Workshop mit Florian Wenninger, Sabine Schmitner, Elisabeth Luif

Der Februar 1934 war die bedeutendste Widerstandshandlung gegen die Etablierung der austrofaschistischen Diktatur. Neben mehreren hundert Toten wurden in der Folge allein in Wien knapp 8000 Personen verhaftet, 9 Personen österreichweit hingerichtet. Die österreichische Arbeiter*innenbewegung wurde vollständig illegalisiert.

Die vielfältige Repressionsmaßnahmen, wie Inhaftierungen in Anhaltelagern und Gefängnissen, aber auch wirtschaftliche Sanktionen, bedrohten die Existenz der Verfolgten und schränkten den Handlungsspielraum für Widerstand enorm ein. Gleichzeitig standen Praktiken des Widerstands wie der Februar 1934 in Zusammenhang mit strategischen Diskussionen, wie den autoritären Tendenzen zu begegnen wäre, die bereits seit den 1920ern geführt wurden.

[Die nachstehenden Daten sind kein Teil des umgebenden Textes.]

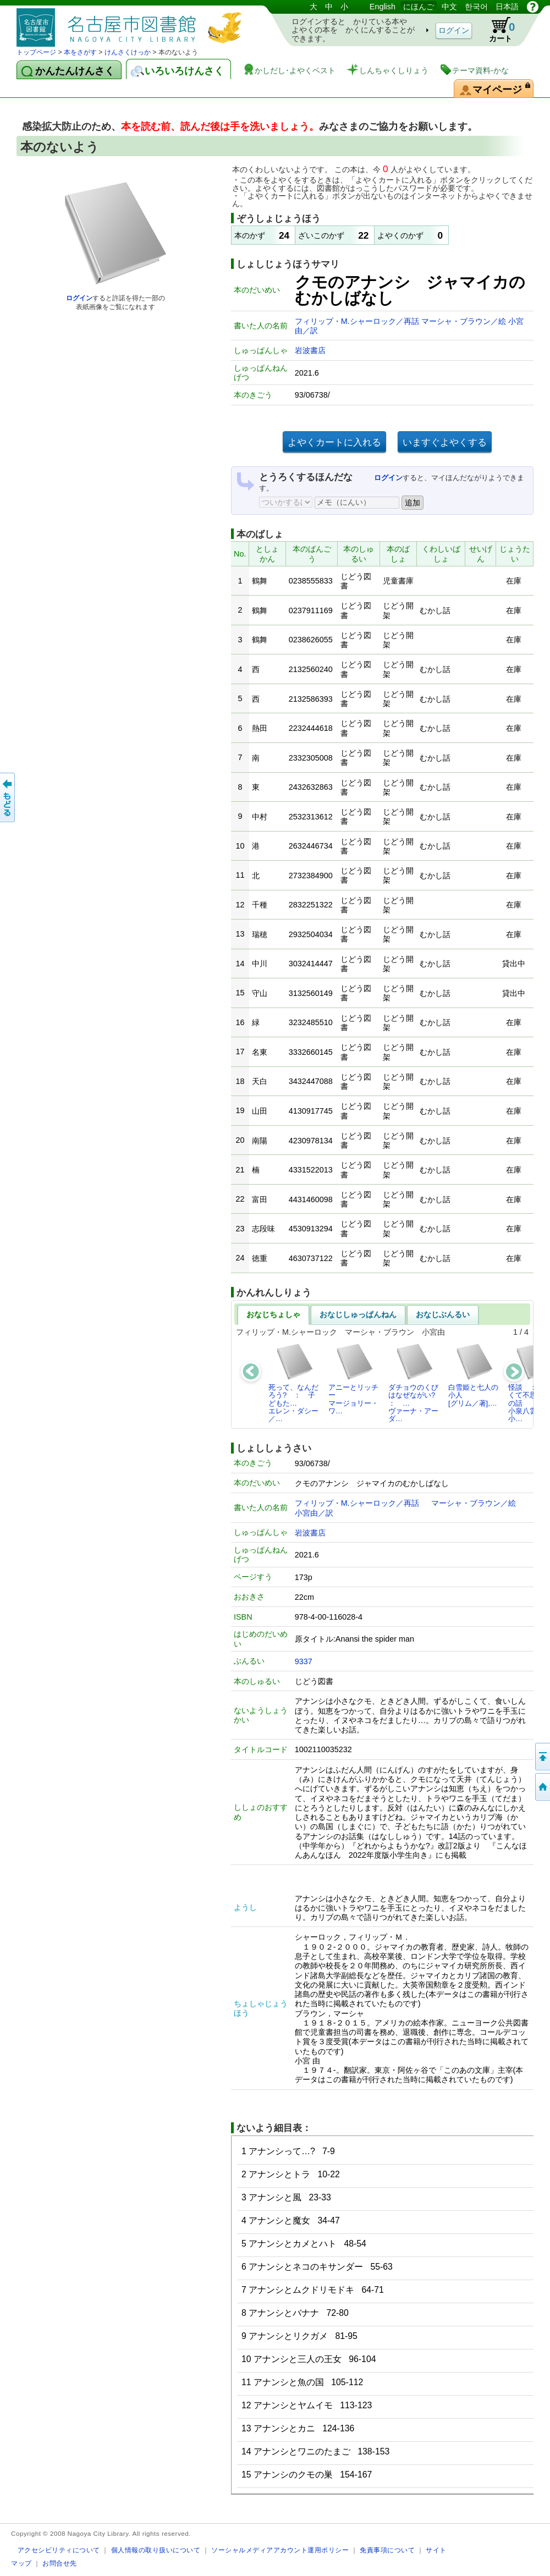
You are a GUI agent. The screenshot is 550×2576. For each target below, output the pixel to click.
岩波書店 (310, 350)
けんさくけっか (128, 52)
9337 (303, 1661)
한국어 (476, 6)
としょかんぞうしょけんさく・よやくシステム (132, 23)
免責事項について (387, 2549)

Im Workshop beschäftigen wir uns bei einem einführenden Input mit Ausgangsbedingungen und Handlungsrahmen für widerständige Politik. Anschließend werden wir bei einem Ausflug nach Niederösterreich das Mahnmal des größten austrofaschistischen Anhaltelagers in Wöllersdorf besuchen. Dort haben wir die Gelegenheit, über Widerstandsmöglichkeiten in der Illegalität zu diskutieren, als Beispiel dient uns ein Hungerstreik der Häftlinge im Juli 1935. Zum Abschluss besichtigen wir die Ausstellung „Marschieren, Demonstrieren, Applaudieren. Demokratie und Öffentlichkeit ab 1918“ im Industrieviertelmuseum in Wiener Neustadt.


Florian Wenninger ist Assistent am Institut für Zeitgeschichte der Universität Wien und Leiter eines Forschungsverbundes zur Austrofaschistischen Repression 1933-1938. Forschungsschwerpunkte abseits der österreichischen Zeitgeschichte bilden vor allem die Polizei- und Militärgeschichte sowie historische Identitätsbildung.

Sabine Schmitner ist Historikerin, Mitarbeiterin des Stadtarchivs Wiener Neustadt und Kuratorin der Ausstellung „Marschieren, Demonstrieren, Applaudieren. Demokratie und Öffentlichkeit ab 1918“

Elisabeth Luif arbeitet in der Geschichtsvermittlung und ist Mitorganisatorin der Reihe. Sie hat sich mit einem Hungerstreik im Anhaltelager Wöllersdorf beschäftigt, den wir im Rahmen des Workshops als Fallbeispiel diskutieren werden.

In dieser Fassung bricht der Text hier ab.